A historical question

Duncan Booth · Sep 8, 2004

Jerald said:
Hi.

I'd like to know when python started working with bytecode.
It seems natural that in the first python implementations
code was really interpreted : executed directly.

As a result, in the first days, when the py-programmer
said:

def foo ():
print 'foo'

python stored the function body and executed it each time
foo was called. In some time it was decided to compile
this to bytecode, optimize it and call the bytecode instead.

Is it so?

According to Google, in April 1994 Guido posted complaining about some of the
inefficiencies in the bytecode interpreter:

http://groups.google.co.uk/[email protected]

I doubt very much whether there has ever been any implemention of Python that
didn't use a bytecode of some form. It would be a very perverse way to try to
write a language.

Peter Hansen · Sep 8, 2004

Jerald said:
I'd like to know when python started working with bytecode.
It seems natural that in the first python implementations
code was really interpreted : executed directly.

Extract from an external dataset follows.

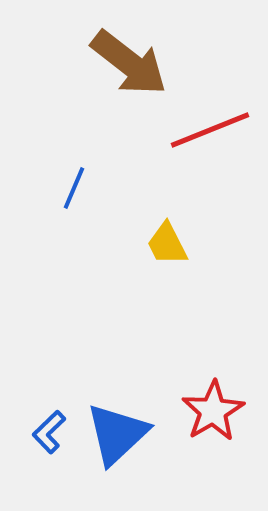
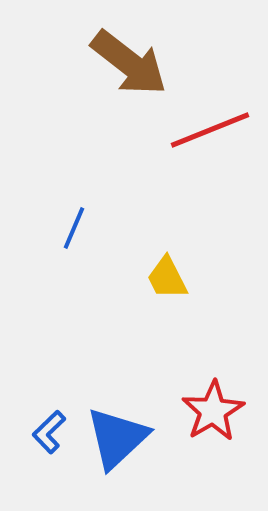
blue line: moved 40 px down
yellow trapezoid: moved 34 px down
blue triangle: moved 4 px down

Why does that seem natural to you?

-Peter

Larry Bates · Sep 8, 2004

Unless I'm mistaken it is nearly impossible to
"execute" any software without translating the
source into some intermediate (read bytecode) set
of tokens and operators. All interpreters must
parse the source code and create some structured
representation (even if it is only internal) that
is normally VERY different from the source code
itself. Some interpreters never save out this
"byte code", but it exists nevertheless.

Larry Bates
Syscon, Inc.

Paul Watson · Sep 8, 2004

Larry Bates said:
Unless I'm mistaken it is nearly impossible to
"execute" any software without translating the
source into some intermediate (read bytecode) set
of tokens and operators. All interpreters must
parse the source code and create some structured
representation (even if it is only internal) that
is normally VERY different from the source code
itself. Some interpreters never save out this
"byte code", but it exists nevertheless.

Larry Bates
Syscon, Inc.

Agreed. However, we should also consider that "compiled" excutable images
in machine language are simply bytecodes to the processor microcode.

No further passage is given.